Today, Suttles spends about 30 hours each month in voluntary support of the mission and work of Hope House. While the AIDS Buddy program no longer exists, the weekly support group he has facilitated since 1993 for men with HIV/AIDS has absorbed his time.
“The support group is a lifeline,” says Bob Armstrong, who joined the group when he was first diagnosed with AIDS in 1995. “I know that a number of the guys in my group would not be alive without the kind of support that Ray has allowed to happen in the group.”
In addition to his duties with the support group and his advocacy efforts, Suttles volunteers to staff a client advisory board at the agency; oversees the monthly HIV consumer newsletter’ helps with all HIV-related events and fundraisers’ and works with HIV families supporting both parents and children of HIV positive clients. He also volunteers to staff a client advisory board at the agency. He also facilitates an AIDS Resource Roundtable for the local HIV providers to foster collaboration and improved services for clients and volunteers as a member of the Tri-County HIV/AIDS Task Force.

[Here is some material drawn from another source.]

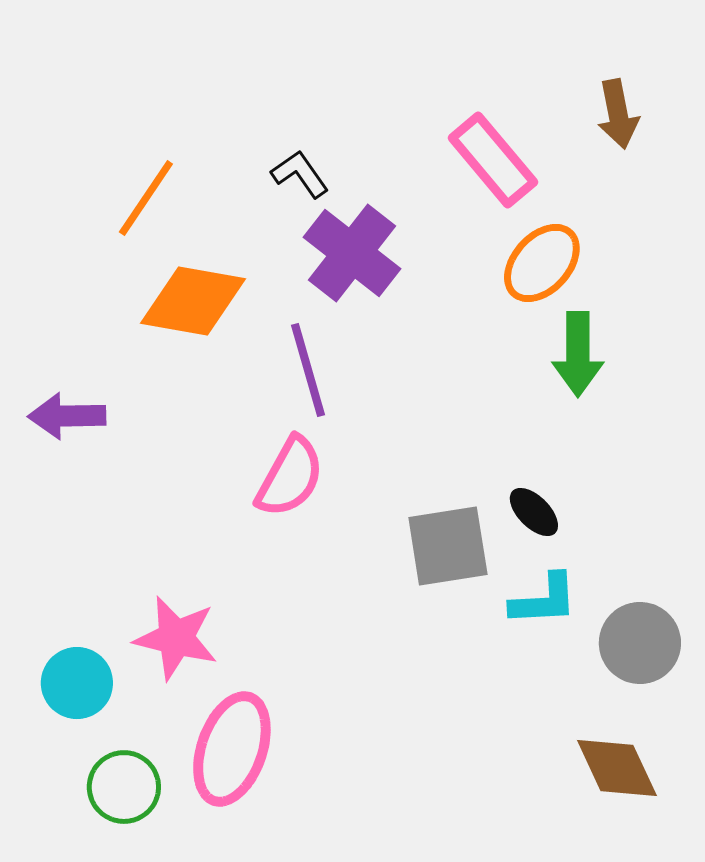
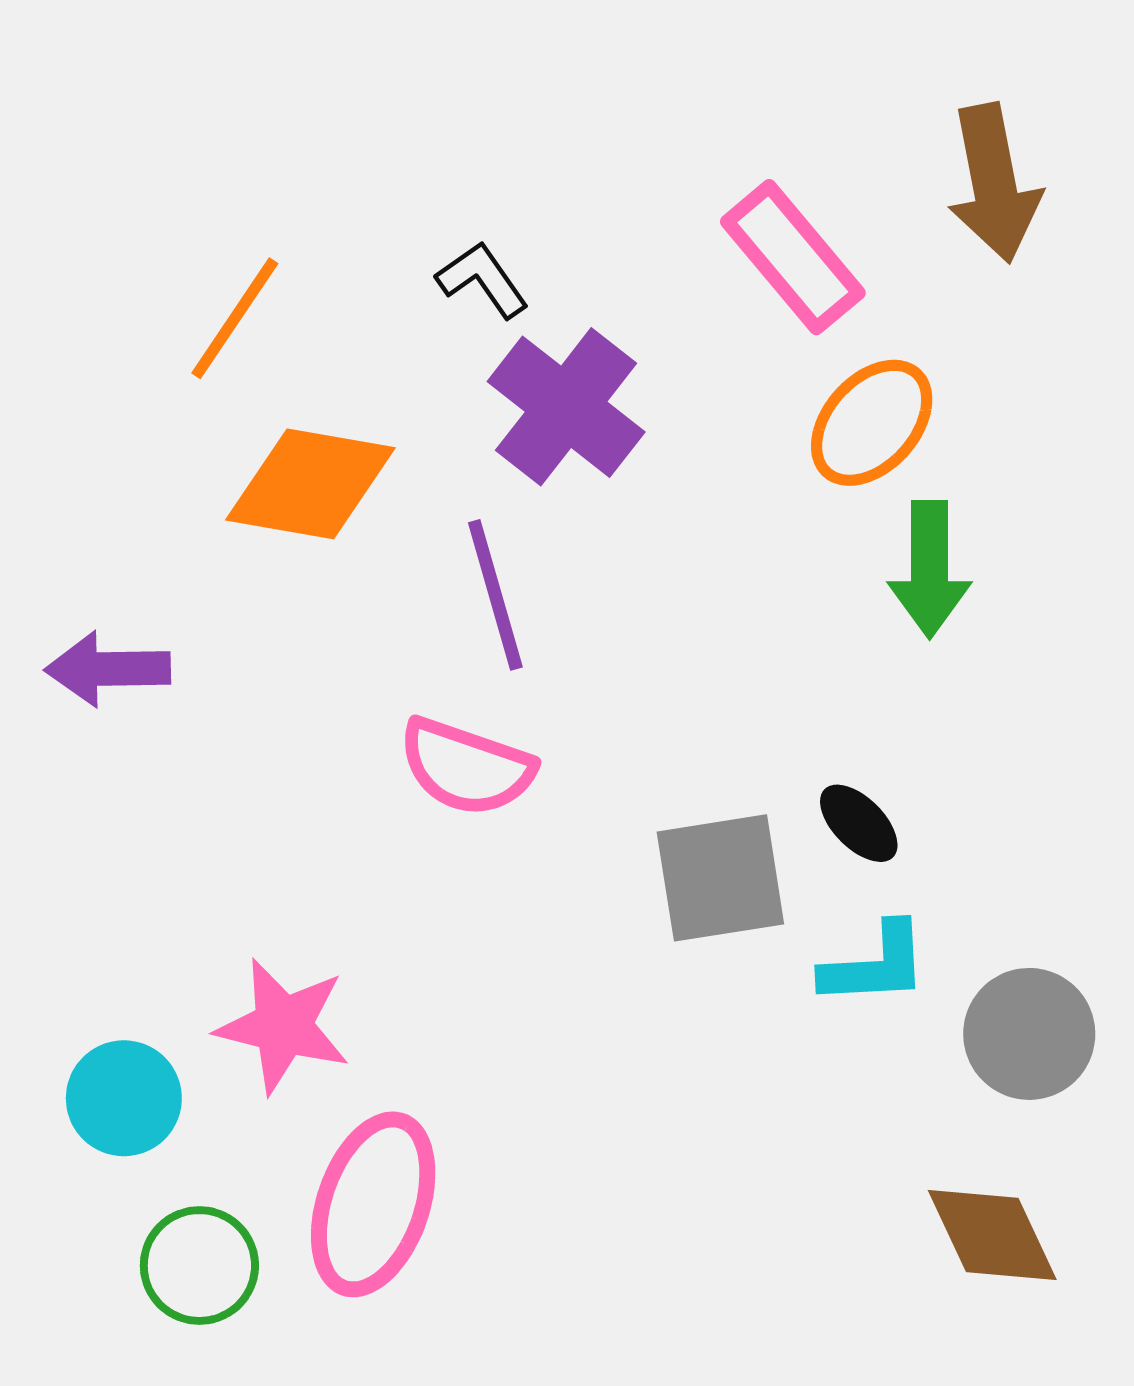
brown arrow: (618, 114) -> (994, 183), size x1.4
pink semicircle: (290, 477) -> (466, 767), turned 80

“We are all children of God, all deserving of His love and each other’s love and support,” says Suttles referring to why he continues to volunteer at Hope House. “To give anything less is just not within the teaching that I have learned.”
Suttles will be honored at Catholic Charities USA’s Annual Gathering on Sept. 27 in New Orleans. Volunteers nationwide provide the backbone of the Catholic Charities movement. Collectively, local Catholic Charities agencies rely on more than 263,000 volunteers each year to serve nearly 8 million people of all faiths and diverse needs.